# Why are some people annoyed because of someone else's above average intelligence?



## JTHearts (Aug 6, 2013)

I'm a stupid person and I envy and hate people with above average intelligence because they think they're better than me so they're mean to me so I hate them and want to ruin everything for them.


----------



## Mr inappropriate (Dec 17, 2013)

JTHearts said:


> I'm a stupid person and I envy and hate people with above average intelligence because they think they're better than me so they're mean to me so I hate them and want to ruin everything for them.


haha, at least your honest :crazy:


----------



## ScientiaOmnisEst (Oct 2, 2013)

kachina said:


> Stupid people have their own idea of how things are and if you correct them it crushes their little worlds *and they would rather be ignorant than unhappy*.


Not necessarily, it's just extremely disconcerting having your suspicions of your own worthlessness proved correct.



> Funny, why would anyone be jealous of being alienated.


Not all stupid people are popular. Better, I certainly think, to be alienated for being superior to everyone than alienated and beneath everyone. Better to be unable to relate because no one's on your level than just because something's seemingly wrong with you or your personality. 



JTHearts said:


> I'm a stupid person and I envy and hate people with above average intelligence because they think they're better than me....


In honesty, this explains it rather bluntly. Except I've never been bullied and I can't say I want to ruin everything for them, just be on their level so they won't hurt me.


----------



## Harizu (Apr 27, 2014)

Nothing like that has ever happened to me.
First of all, I don't talk much about having scored high on IQ tests because IQ tests are not an accurate way to measure intelligence, so the fact that I've scored high on them doesn't necessarily mean I'm actually intelligent.
When I talk about it people don't seem jealous or annoyed or anything like that. On the other hand, many of them say they weren't surprised by that.
And anyway, the term "intelligence" is just too generic. What type of intelligence are we talking about? Logical intelligence? Social? Emotional?
A person can't be above-average in all types of intelligence; for example, I scored high on logical and linguistic intelligences but I was way below average on the emotional one.


----------



## JTHearts (Aug 6, 2013)

ScientiaOmnisEst said:


> Not necessarily, it's just extremely disconcerting having your suspicions of your own worthlessness proved correct.
> 
> 
> 
> ...


I know exactly what you mean. Apparently _I'm_ the reason I'm alienated and I resent the people who are better than me because of it.


----------



## ShadowsRunner (Apr 24, 2013)

Is it normal to be considered "intelligent" but then suck at regular everyday things, and to in a sense lack "common sense" 

???

I find that I can quite easily learn and understand theories, but when it comes to regular things I'm a dunce. 

For example, I knew someone who would always move his cooking pots that he had just finished making, on to a folded up kitchen cloth instead to cool it down, instead of just somewhere else on the oven burner. 

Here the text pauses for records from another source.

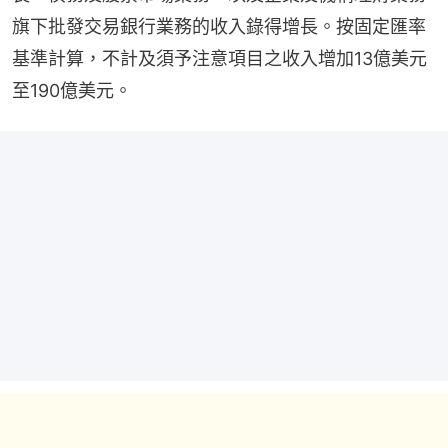
旗下批發交易銀⾏業務的收入錄得增⻑。按固定匯率
基準計算，不計及須予注意項⽬之收入增加13億美元
⾄190億美元。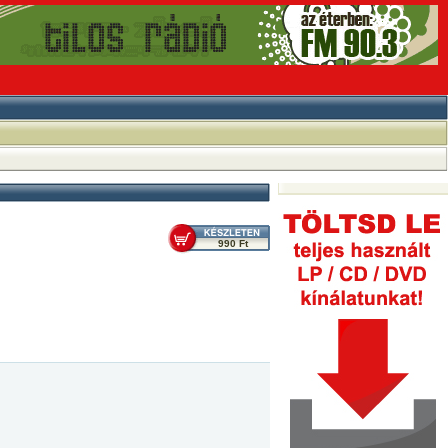
990 Ft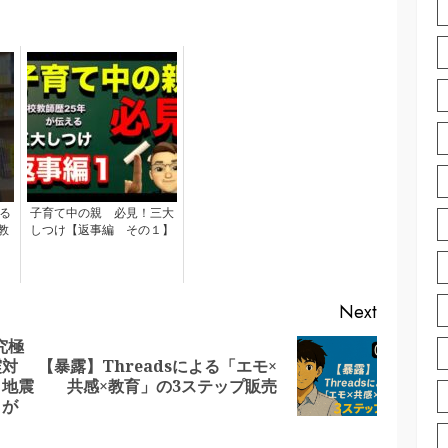
る
子育て中の親 必見！三大
教
しつけ【返事編 その１】
Next
究極
震対
【暴露】Threadsによる「エモ×
Next
Previous
。地震
共感×教育」の3ステップ販売
post:
post:
』が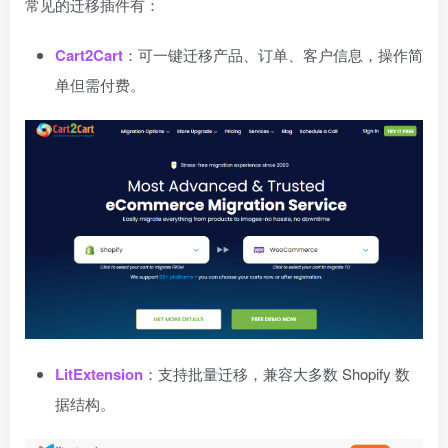
常见的迁移插件有：
Cart2Cart
：可一键迁移产品、订单、客户信息，操作简
单但需付费。
LitExtension
：支持批量迁移，兼容大多数 Shopify 数
据结构。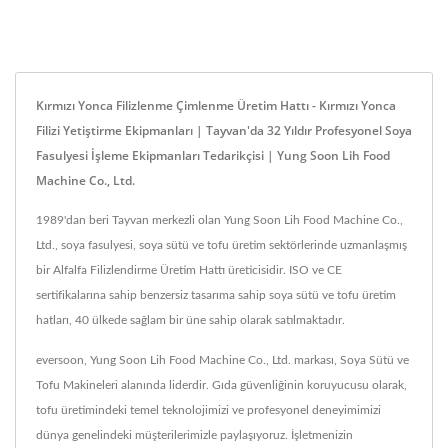
Kırmızı Yonca Filizlenme Çimlenme Üretim Hattı - Kırmızı Yonca
Filizi Yetiştirme Ekipmanları | Tayvan'da 32 Yıldır Profesyonel Soya
Fasulyesi İşleme Ekipmanları Tedarikçisi | Yung Soon Lih Food
Machine Co., Ltd.
1989'dan beri Tayvan merkezli olan Yung Soon Lih Food Machine Co.,
Ltd., soya fasulyesi, soya sütü ve tofu üretim sektörlerinde uzmanlaşmış
bir Alfalfa Filizlendirme Üretim Hattı üreticisidir. ISO ve CE
sertifikalarına sahip benzersiz tasarıma sahip soya sütü ve tofu üretim
hatları, 40 ülkede sağlam bir üne sahip olarak satılmaktadır.
eversoon, Yung Soon Lih Food Machine Co., Ltd. markası, Soya Sütü ve
Tofu Makineleri alanında liderdir. Gıda güvenliğinin koruyucusu olarak,
tofu üretimindeki temel teknolojimizi ve profesyonel deneyimimizi
dünya genelindeki müşterilerimizle paylaşıyoruz. İşletmenizin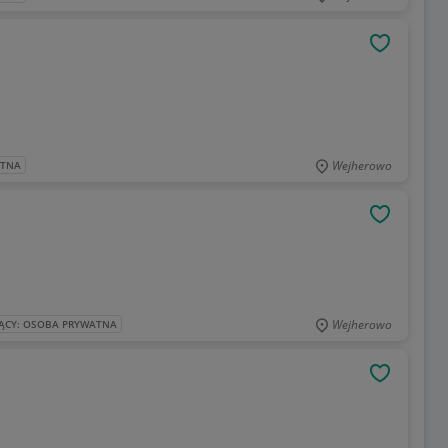
OBSERWU
Wejherowo
ATNA
OBSERWU
Wejherowo
ĄCY: OSOBA PRYWATNA
OBSERWU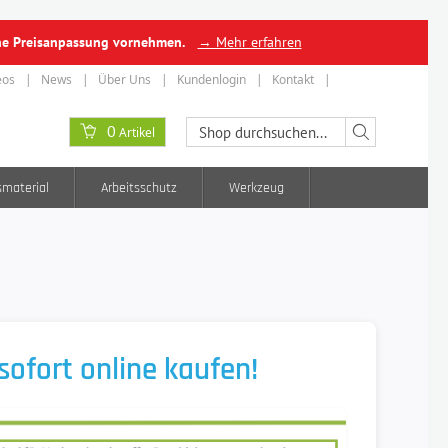
ine Preisanpassung vornehmen.
→ Mehr erfahren
eos
News
Über Uns
Kundenlogin
Kontakt
0
Artikel
smaterial
Arbeitsschutz
Werkzeug
ofort online kaufen!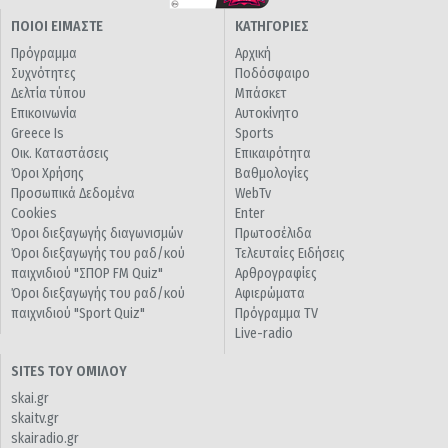
ΠΟΙΟΙ ΕΙΜΑΣΤΕ
ΚΑΤΗΓΟΡΙΕΣ
Πρόγραμμα
Αρχική
Συχνότητες
Ποδόσφαιρο
Δελτία τύπου
Μπάσκετ
Επικοινωνία
Αυτοκίνητο
Greece Is
Sports
Οικ. Καταστάσεις
Επικαιρότητα
Όροι Χρήσης
Βαθμολογίες
Προσωπικά Δεδομένα
WebTv
Cookies
Enter
Όροι διεξαγωγής διαγωνισμών
Πρωτοσέλιδα
Όροι διεξαγωγής του ραδ/κού
Τελευταίες Ειδήσεις
παιχνιδιού "ΣΠΟΡ FM Quiz"
Αρθρογραφίες
Όροι διεξαγωγής του ραδ/κού
Αφιερώματα
παιχνιδιού "Sport Quiz"
Πρόγραμμα TV
Live-radio
SITES ΤΟΥ ΟΜΙΛΟΥ
skai.gr
skaitv.gr
skairadio.gr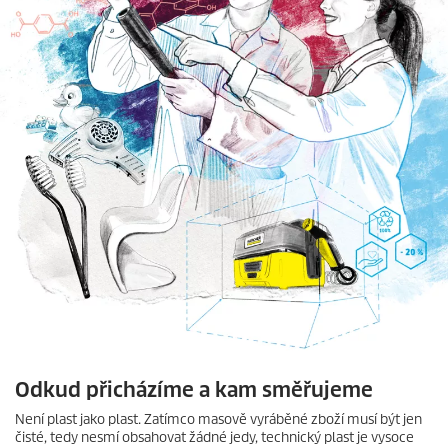
Odkud přicházíme a kam směřujeme
Není plast jako plast. Zatímco masově vyráběné zboží musí být jen
čisté, tedy nesmí obsahovat žádné jedy, technický plast je vysoce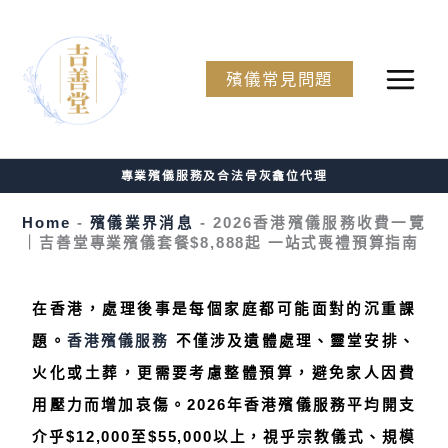
Skip
to
No
殯儀常見問題
content
menu
locations
found.
專業殯儀服務及合法骨灰龕位代理
Home
-
殯儀業界消息
-
2026香港殯儀服務收費一覽
｜吉善堂專業殯儀套餐$8,888起 一站式喪禮預算指南
在香港，處理後事是每個家庭都可能面對的沉重課
題。
香港殯儀服務
不僅涉及遺體處理、靈堂安排、
火化或土葬，更需要考慮整體預算，避免家人因費
用壓力而增加哀傷。2026年香港殯儀服務平均開支
介乎$12,000至$55,000以上，視乎宗教儀式、規模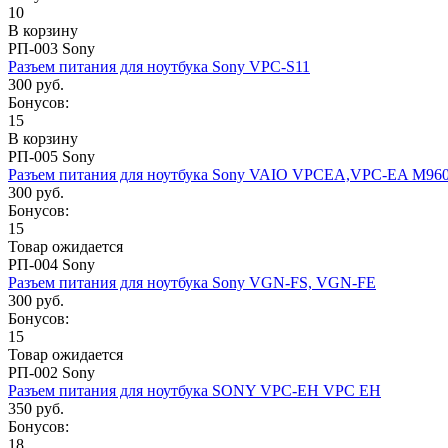
10
В корзину
РП-003 Sony
Разъем питания для ноутбука Sony VPC-S11
300 руб.
Бонусов:
15
В корзину
РП-005 Sony
Разъем питания для ноутбука Sony VAIO VPCEA,VPC-EA M96
300 руб.
Бонусов:
15
Товар ожидается
РП-004 Sony
Разъем питания для ноутбука Sony VGN-FS, VGN-FE
300 руб.
Бонусов:
15
Товар ожидается
РП-002 Sony
Разъем питания для ноутбука SONY VPC-EH VPC EH
350 руб.
Бонусов:
18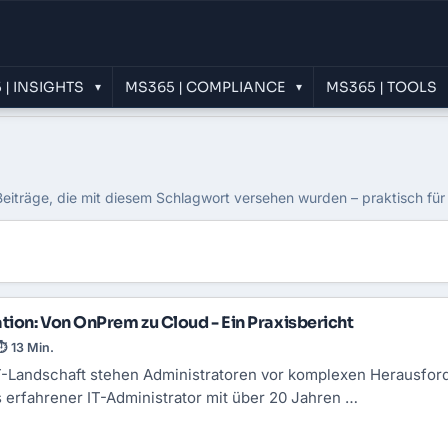
 | INSIGHTS
MS365 | COMPLIANCE
MS365 | TOOLS
▾
▾
on
Beiträge, die mit diesem Schlagwort versehen wurden – praktisch für
ion: Von OnPrem zu Cloud - Ein Praxisbericht
⏱ 13 Min.
IT-Landschaft stehen Administratoren vor komplexen Herausfor
erfahrener IT-Administrator mit über 20 Jahren …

I saw him do that a few times, and I eventually asked, "Couldn't that start a fire if the pot is hot enough? I don't know about you, but I worry too much about anything that could remotely start one to do something like that" and and of course he said "no" and he gave me the reason why, and it was pretty sound(at least the reason he gave was) The thing is, I would never be able to just know something like that the way he did.

It's like sort of a natural 'mechanic' type brain, where they just know the in's and out's of how things are put together, made and work.

of course this guy hardly understood theories at all. He was pretty good at logic and how systems worked, all the details etc, but whenever I'd mention or bring up a theory, he'd just sort of shrug or laugh it off. 

They all sounded crazy to him.


----------



## Quernus (Dec 8, 2011)

GhostShadow said:


> Is it normal to be considered "intelligent" but then suck at regular everyday things, and to in a sense lack "common sense"


I'm terribly bright, just to be honest, but I really suck at life sometimes. I can quickly absorb and comprehend hands-off theories, but it would be in no one's best interest to allow me to assemble any sort of life-saving device I was unfamiliar with, even if it were relatively simple. I'm terrible with organization, and oblivious to detail -- so while a fascinating science lecture is heaven, the labs are usually hell. 

I'm very poor at learning new skills/routines that seem somewhat arbitrary, if they're not intuitive to me. At some point it clicks... and I usually become very, very good at it. Better than average. I don't know if it's due to making so many mistakes to learn from, or if I delve deeply enough to finally hit on some sort of pattern that answers any new questions that might come up, or what. But .... I am frequently clumsy and prone to oversight.

There are so many different ways to be smart. I figure that the "absent-minded professor" archetype has to come from somewhere. 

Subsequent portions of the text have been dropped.